Even Sweden has changed its tune by imposing new restrictions, as cases have suddenly climbed. The government has forecasted that the winter will be brutal and grim. Stefan Lofven, Sweden’s prime minister, told reporters on Tuesday, “How we act now will determine what kind of Christmas we will be able to celebrate, and who will be able to take part.” Even their state epidemiologist, Anders Tegnell, has had to profess that “overall, the development is moving in the wrong direction in many different ways.”

The situation is most dire in the United States, with deaths approaching a quarter million before this month’s end and every effort being made by the political establishment to oppose any form of lockdown to contain the pandemic.

Meanwhile, field hospitals have been opened again in Wisconsin and Texas as hospitals have reached breaking points. Texas is the first state to surpass 1 million COVID-19 cases. Though much has been said about the virus driving deeper into rural communities, it is reemerging in the densely populated Northeast. Maine, Rhode Island and Connecticut have seen record cases. By December, projections show that the US death rate will climb to 1,700 per day.

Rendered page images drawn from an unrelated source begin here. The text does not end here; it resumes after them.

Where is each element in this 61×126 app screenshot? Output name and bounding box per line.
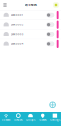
button[interactable]: Scan <box>52 0 60 10</box>
staticText: My devices <box>24 4 36 7</box>
staticText: LMK0003 <box>11 33 24 36</box>
staticText: Devices <box>14 118 22 122</box>
button[interactable]: Devices <box>12 112 24 126</box>
button[interactable]: LMK0001 <box>0 10 61 20</box>
button[interactable]: Add device <box>48 101 57 109</box>
staticText: Scenes <box>39 118 46 122</box>
button[interactable]: Groups <box>24 112 37 126</box>
staticText: LMK0004 <box>11 42 24 45</box>
button[interactable]: LMK0004 <box>0 39 61 48</box>
button[interactable]: Connect <box>0 112 12 126</box>
staticText: LMK0002 <box>11 23 24 26</box>
button[interactable]: Settings <box>49 112 61 126</box>
staticText: LMK0001 <box>11 14 23 17</box>
staticText: Groups <box>26 118 35 122</box>
staticText: Settings <box>50 118 60 122</box>
staticText: Connect <box>2 118 11 122</box>
button[interactable]: Scenes <box>37 112 49 126</box>
button[interactable]: LMK0002 <box>0 20 61 29</box>
button[interactable]: Menu <box>1 0 9 10</box>
button[interactable]: LMK0003 <box>0 30 61 39</box>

Hospitals are turning to short-term traveling nurses to fill in vacancies. Many clinical staff are quitting, burnt out by months of difficult and emotionally wrecking work. Rural regions suffering from a chronic shortage of medical staff face catastrophe as hospitals are going into financial insolvency. Many of their patients, in critical condition, are being transferred to larger centers for intensive care, creating gridlock within the health care infrastructure, adding a new level of chaos to the national response.